■ What to do
Copy each line of the records that includes "agar".
**** Data provided
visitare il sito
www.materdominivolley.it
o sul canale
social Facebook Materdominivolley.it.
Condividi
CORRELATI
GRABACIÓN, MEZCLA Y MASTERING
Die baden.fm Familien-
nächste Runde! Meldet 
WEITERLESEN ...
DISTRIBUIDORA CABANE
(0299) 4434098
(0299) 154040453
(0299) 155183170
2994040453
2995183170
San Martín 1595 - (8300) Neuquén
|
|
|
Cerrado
********
**** Data provided
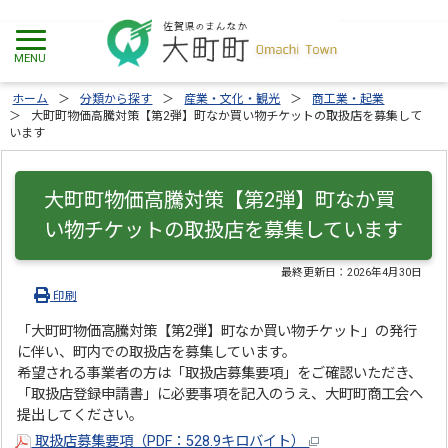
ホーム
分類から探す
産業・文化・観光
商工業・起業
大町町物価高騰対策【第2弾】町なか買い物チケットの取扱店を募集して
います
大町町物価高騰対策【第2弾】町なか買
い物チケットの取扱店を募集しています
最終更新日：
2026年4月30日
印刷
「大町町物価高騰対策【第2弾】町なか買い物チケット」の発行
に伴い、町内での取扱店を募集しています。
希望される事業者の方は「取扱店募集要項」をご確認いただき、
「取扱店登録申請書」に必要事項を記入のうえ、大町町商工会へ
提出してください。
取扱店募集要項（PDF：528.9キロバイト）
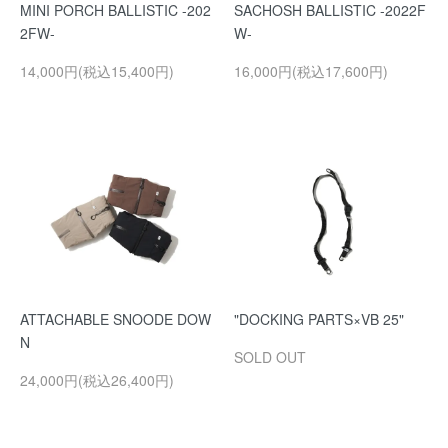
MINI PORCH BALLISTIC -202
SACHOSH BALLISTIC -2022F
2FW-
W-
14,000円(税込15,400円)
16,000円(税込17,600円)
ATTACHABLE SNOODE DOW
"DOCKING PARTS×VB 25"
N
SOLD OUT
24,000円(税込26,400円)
********
**** Data provided
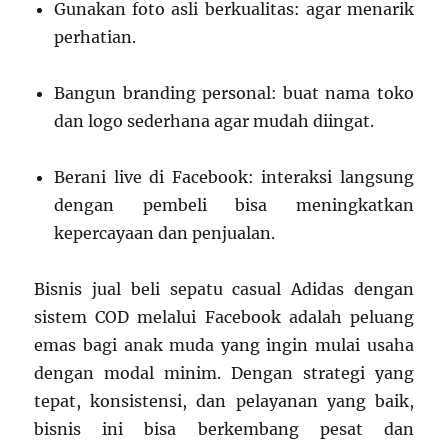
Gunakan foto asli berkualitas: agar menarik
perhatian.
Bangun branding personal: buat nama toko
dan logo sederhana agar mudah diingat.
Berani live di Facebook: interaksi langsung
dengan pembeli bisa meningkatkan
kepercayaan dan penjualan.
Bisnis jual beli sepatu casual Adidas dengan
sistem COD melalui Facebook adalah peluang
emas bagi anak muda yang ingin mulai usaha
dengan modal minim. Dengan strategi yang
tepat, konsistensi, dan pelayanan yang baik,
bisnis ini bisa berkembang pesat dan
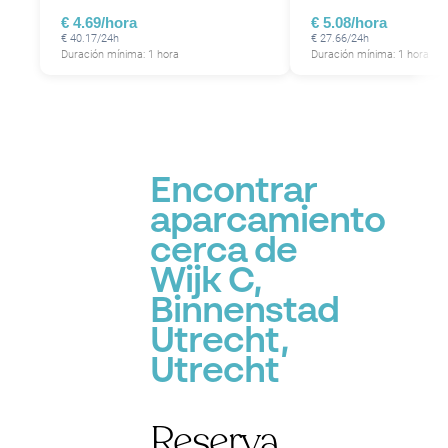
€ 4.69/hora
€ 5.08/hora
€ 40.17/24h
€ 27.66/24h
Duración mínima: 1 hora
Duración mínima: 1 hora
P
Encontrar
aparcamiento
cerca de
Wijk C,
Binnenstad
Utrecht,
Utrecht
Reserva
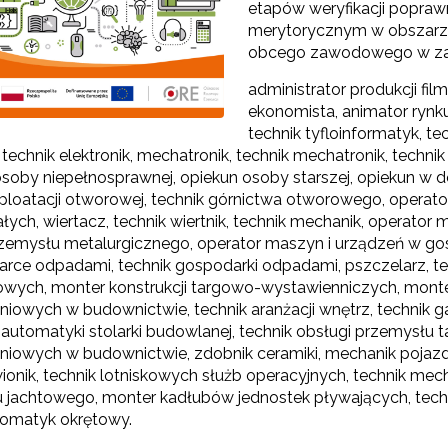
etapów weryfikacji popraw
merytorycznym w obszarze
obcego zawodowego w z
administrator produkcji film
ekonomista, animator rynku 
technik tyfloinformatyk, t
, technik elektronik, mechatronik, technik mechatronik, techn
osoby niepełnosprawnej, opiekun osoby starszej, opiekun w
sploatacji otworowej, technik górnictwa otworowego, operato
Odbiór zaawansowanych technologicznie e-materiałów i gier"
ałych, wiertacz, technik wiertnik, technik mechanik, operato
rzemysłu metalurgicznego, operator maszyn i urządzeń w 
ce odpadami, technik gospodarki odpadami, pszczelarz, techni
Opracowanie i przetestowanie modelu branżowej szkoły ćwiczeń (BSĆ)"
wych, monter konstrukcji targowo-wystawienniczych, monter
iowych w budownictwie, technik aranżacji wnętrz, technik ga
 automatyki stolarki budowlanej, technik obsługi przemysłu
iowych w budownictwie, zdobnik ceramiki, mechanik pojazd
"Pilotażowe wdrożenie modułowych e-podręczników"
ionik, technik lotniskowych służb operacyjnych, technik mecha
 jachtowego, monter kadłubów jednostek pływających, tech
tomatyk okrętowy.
********
■ Output of the exercise
Gunakan foto asli berkualitas: agar menarik
dan logo sederhana agar mudah diingat.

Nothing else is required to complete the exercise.